Thinking About… Basketball Coaches
Over the weekend I listened to an episode of the Two People Podcast from about a year ago. (First, let me say that I realize I am impressively on the ball when it comes to my media intake. Second, let me say that if you haven’t heard of the Two People Podcast or have never listened, you should give it a try. It is hosted by Richmonder and all around good guy, Blaine Lay, and features his interviews with local people of note. It is positive, informative, and thought-provoking.)
This podcast episode featured Michael Phillips, a sportswriter at the Richmond Times Dispatch, and much of the conversation considered basketball coach Shaka Smart and his (then recent) departure from VCU to become the head man at the University of Texas. It got me thinking about basketball coaches.
Tonight is the NCAA Final Four Championship Game. It culminates a month-long obsession over college basketball, and especially the madness of March with its bracket challenges, Cinderella stories, and, inevitably, coaching changes. March marks the end of the season and the right time to both fire an under-performing coach and poach a successful one through various enticements, financial and otherwise. That’s what happened last April when Smart, who had been at VCU for 6 seasons, was recruited to coach the Longhorns, who play in a more highly regarded conference. That’s also what might have happened—at least according to rumors—to current VCU coach, Will Wade, whose name was attached, albeit briefly, to the coaching vacancy at Vanderbilt University, in Nashville, Tennessee, Wade’s hometown.
The recent rise of VCU basketball has provided a sense of pride for the city of Richmond. It brings people together. It writes a new narrative for the city. It lends exposure to other positive signs of life in the region. But it has a potential downside, too. As the program does well because of the energy and intellect of young, dynamic coaches, those coaches become desirable commodities to bigger schools with better basketball pedigrees. The interest in ‘our coaches’ and the regular successful recruitment of them plays into Richmond’s inferiority complex. It leads us to wonder, “Is everyone good going to leave for some better place? Is Richmond only a stepping stone to a higher profile job?”
As I thought about this pattern at VCU, I could see immediately the way it is threatening and de-stabilizing, particularly because of the public role these coaches play. But then I wondered “What would happen if we just became okay with it?” What if we chose to see it as a sign, not of our inferiority, but a sign of Richmond’s resilience and strength? Richmond, you see, is a greenhouse for great coaches. Jeff Capel. Anthony Grant. Shaka Smart. Will Wade. It’s an impressive sample and one that doesn’t simply reflect on the coaches themselves, but on the school and its athletic department, and on the city that helps these coaches thrive. Sure, we can and should recognize the unquestionable boon these coaches have been to VCU and to Richmond as a whole. But we also should recognize how Richmond has become a city that makes great coaches.

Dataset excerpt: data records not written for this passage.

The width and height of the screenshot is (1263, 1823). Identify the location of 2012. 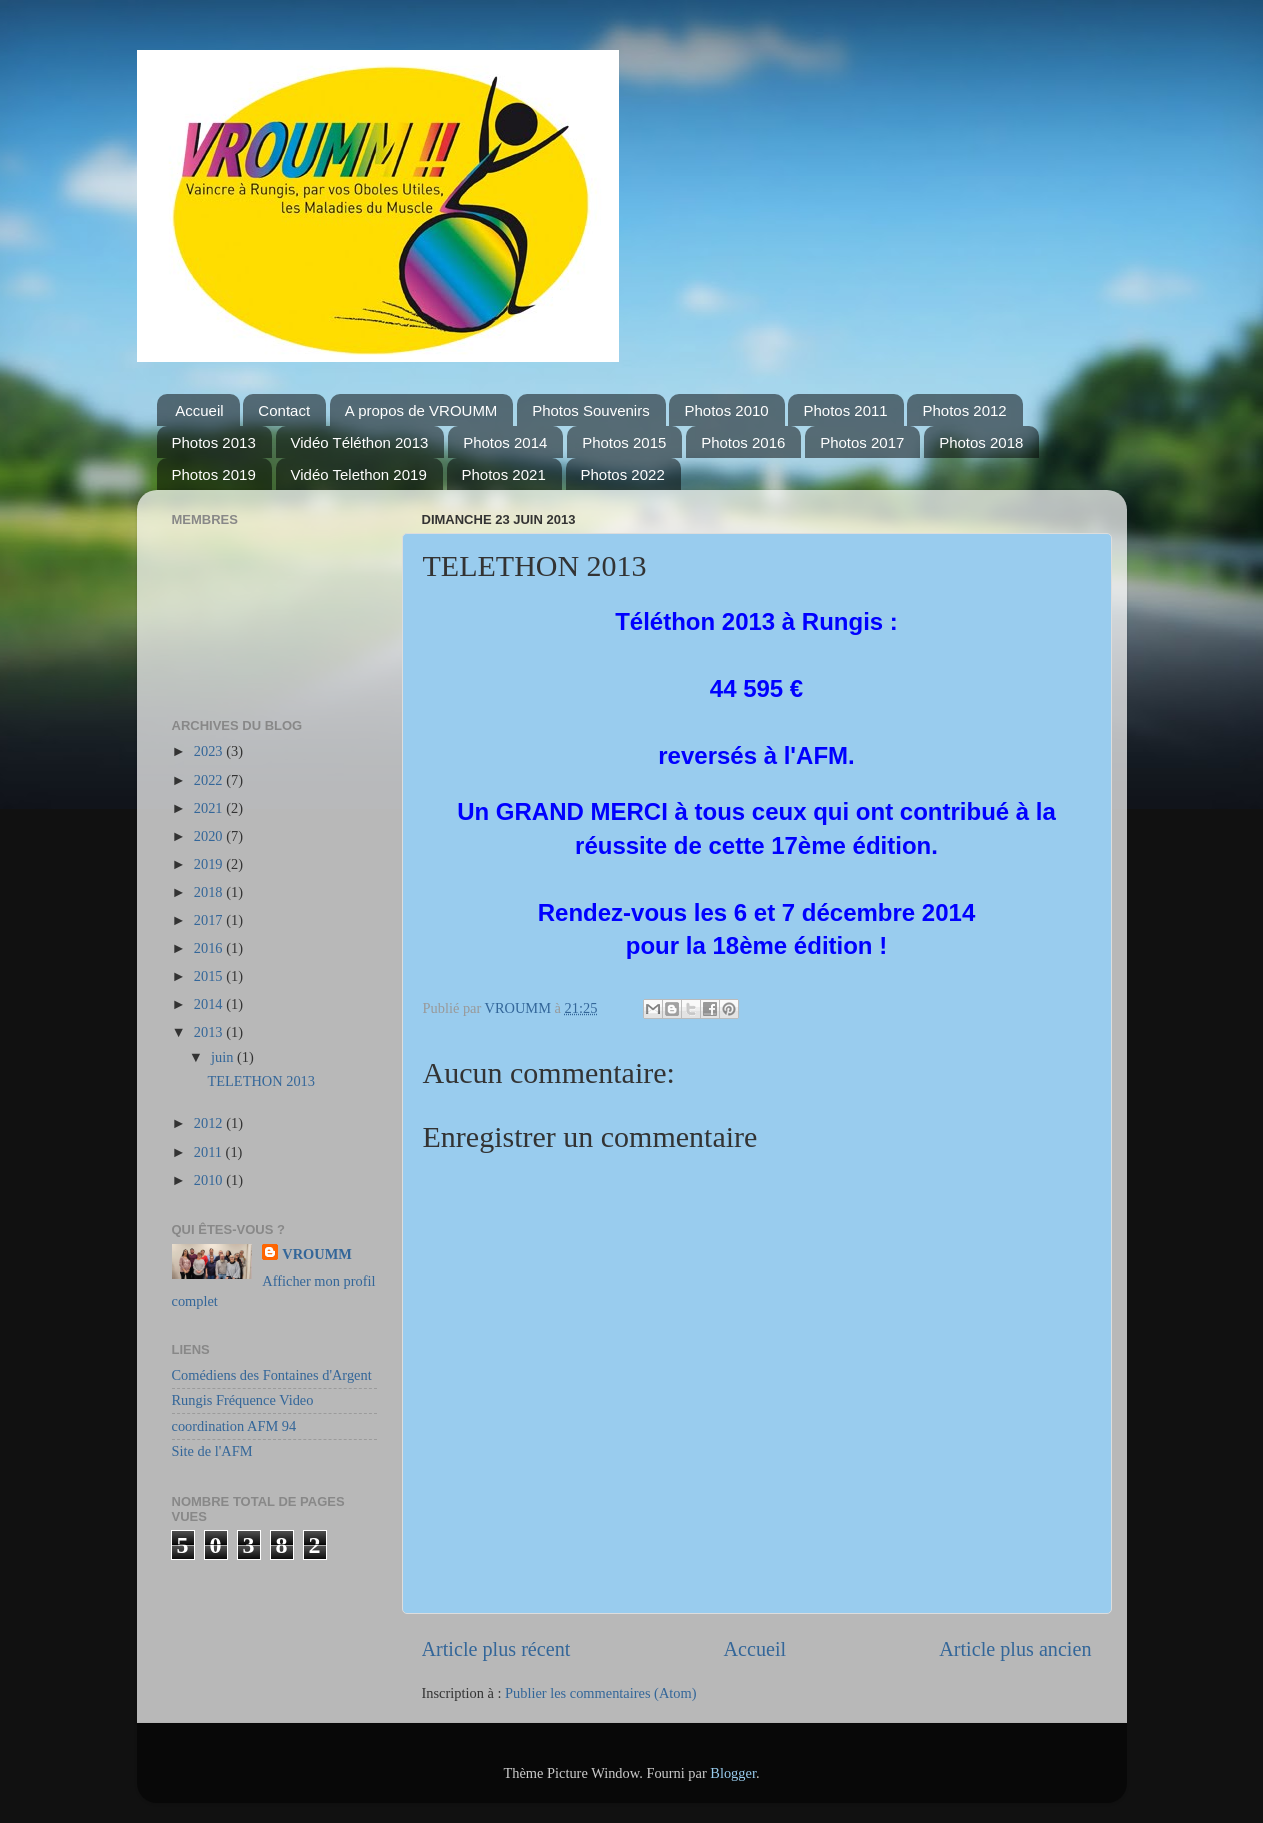 (210, 1123).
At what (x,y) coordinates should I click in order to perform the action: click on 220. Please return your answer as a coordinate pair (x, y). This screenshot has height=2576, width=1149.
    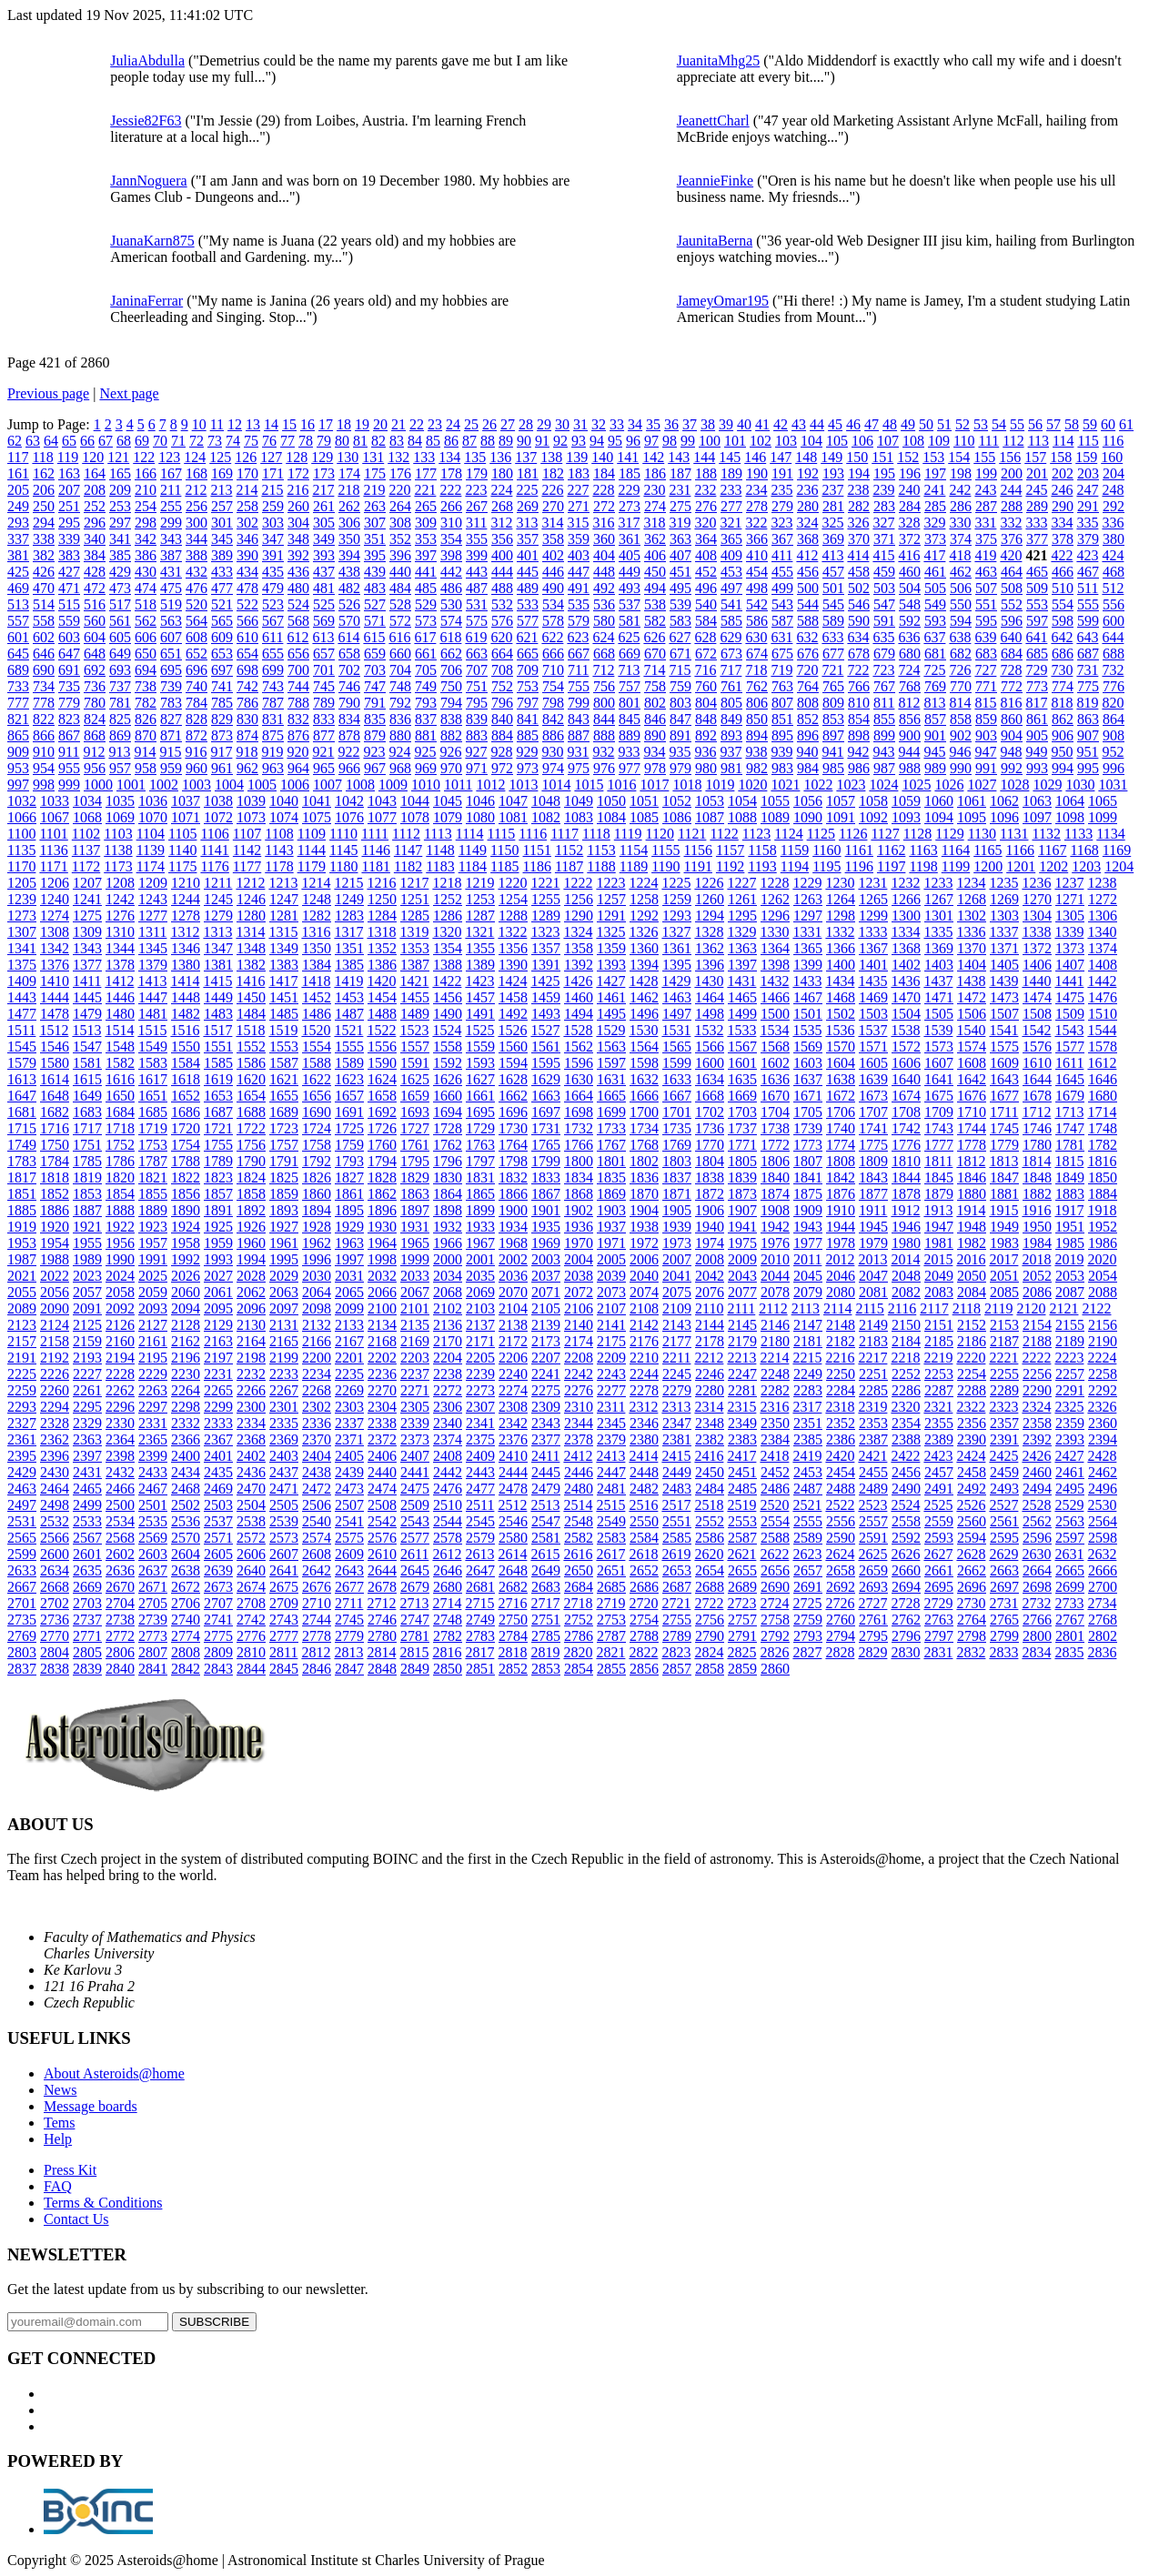     Looking at the image, I should click on (399, 490).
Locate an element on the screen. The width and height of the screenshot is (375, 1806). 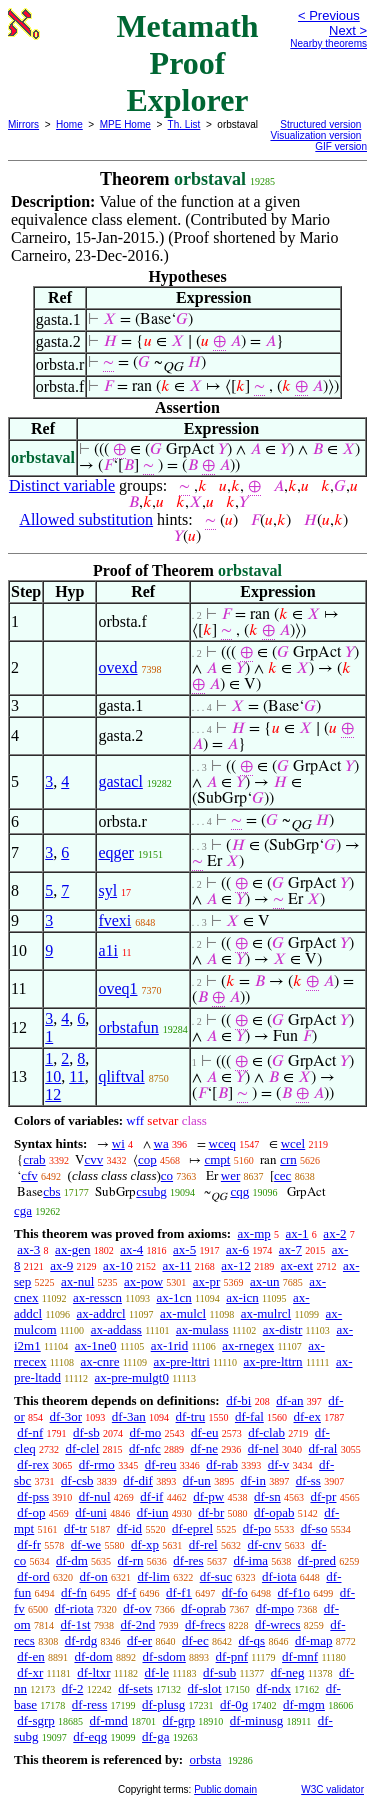 df-tru is located at coordinates (191, 1416).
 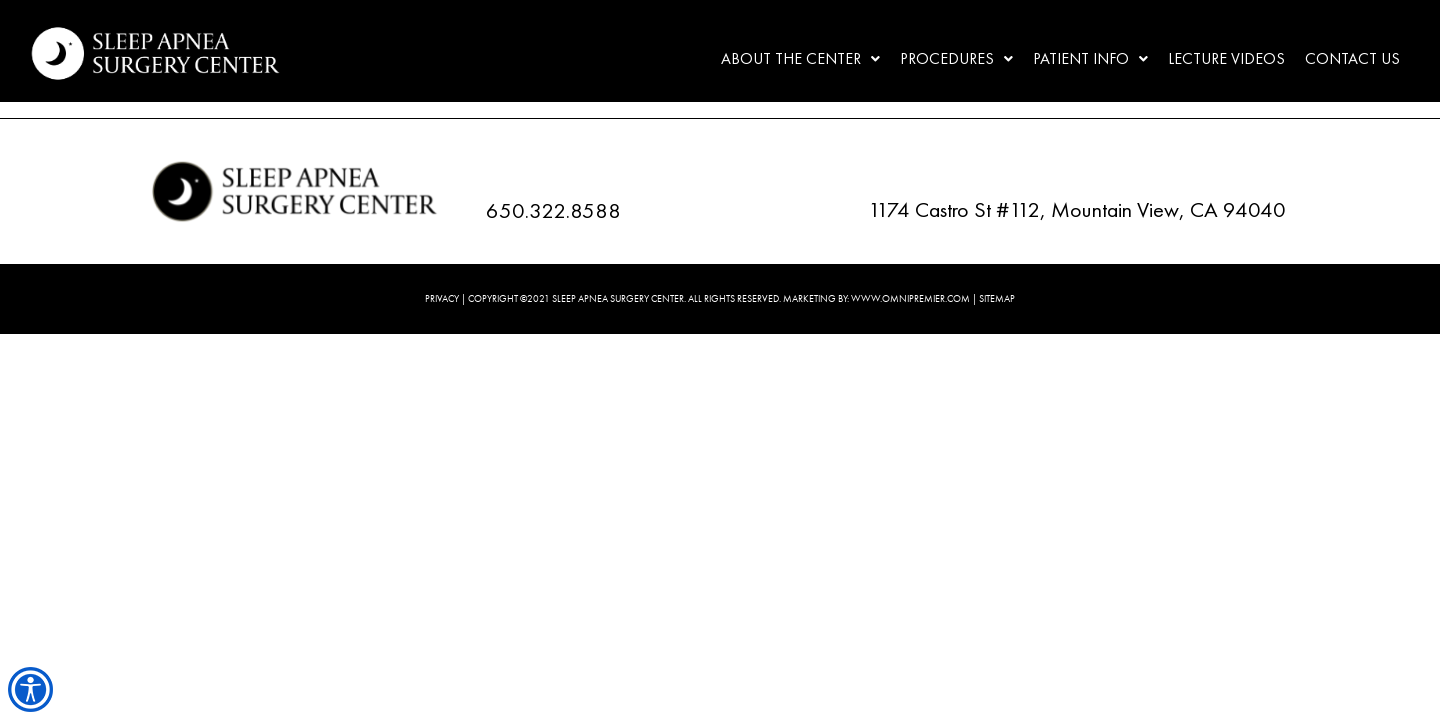 What do you see at coordinates (553, 210) in the screenshot?
I see `650.322.8588` at bounding box center [553, 210].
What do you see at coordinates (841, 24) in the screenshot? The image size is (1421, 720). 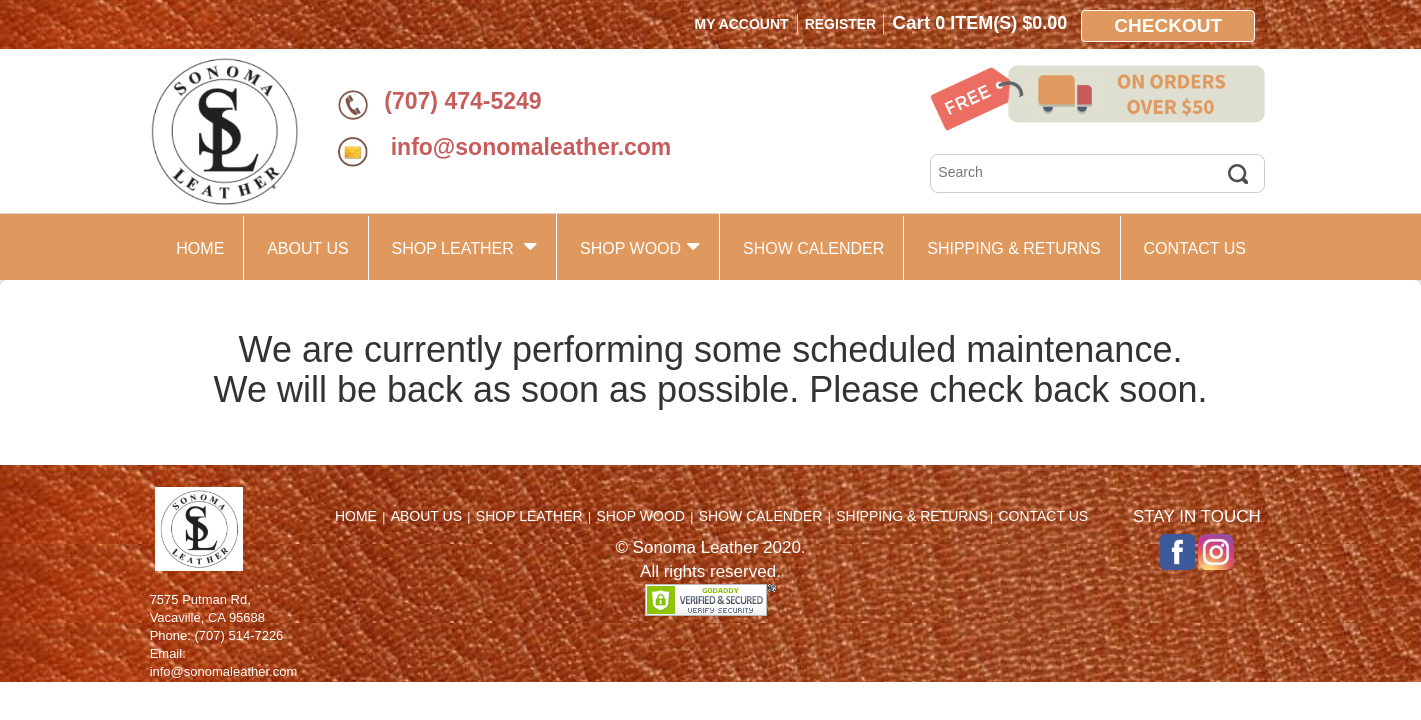 I see `Register` at bounding box center [841, 24].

All of this reflection led me to similar feelings related to the church. Particularly at this time of year when many within our community—located as it is in the city center and adjacent to various educational institutions, graduate or otherwise—transition to new places, it can feel destabilizing. It can be very hard for us to say goodbye if we count by what we’re losing. What if, as we do with basketball coaches, we started counting by what we were giving, not just be what we were losing? What if we began to see our role as a church community partly as creating soil in which people can grow, mature, and be prepared to leave?
This month at City Church we are focusing our attention on what it means to be an abounding church. We desire to be a generous church with our financial resources, of course, but also with our human resources. The way we send people out to new positions, more prestigious places, more impressive basketball programs, shows our commitment to God’s bigger purposes. The Apostle Paul promoted this attitude in his own farewell to the Ephesian Church in Acts 20, where he quoted the words of Jesus himself saying: “It is more blessed to give than to receive.”
And in the next few months at City Church we will also be welcoming new staff to City Church and to Richmond. Here, on the flip side, we have an opportunity to seed their success through our supportive culture from day one. We can be a greenhouse for great pastors, just as Richmond and VCU has been a greenhouse for great coaches. Surely, we hope that they will be in Richmond for a long time (even forever), but we remain open to whatever and wherever God may call them in the future.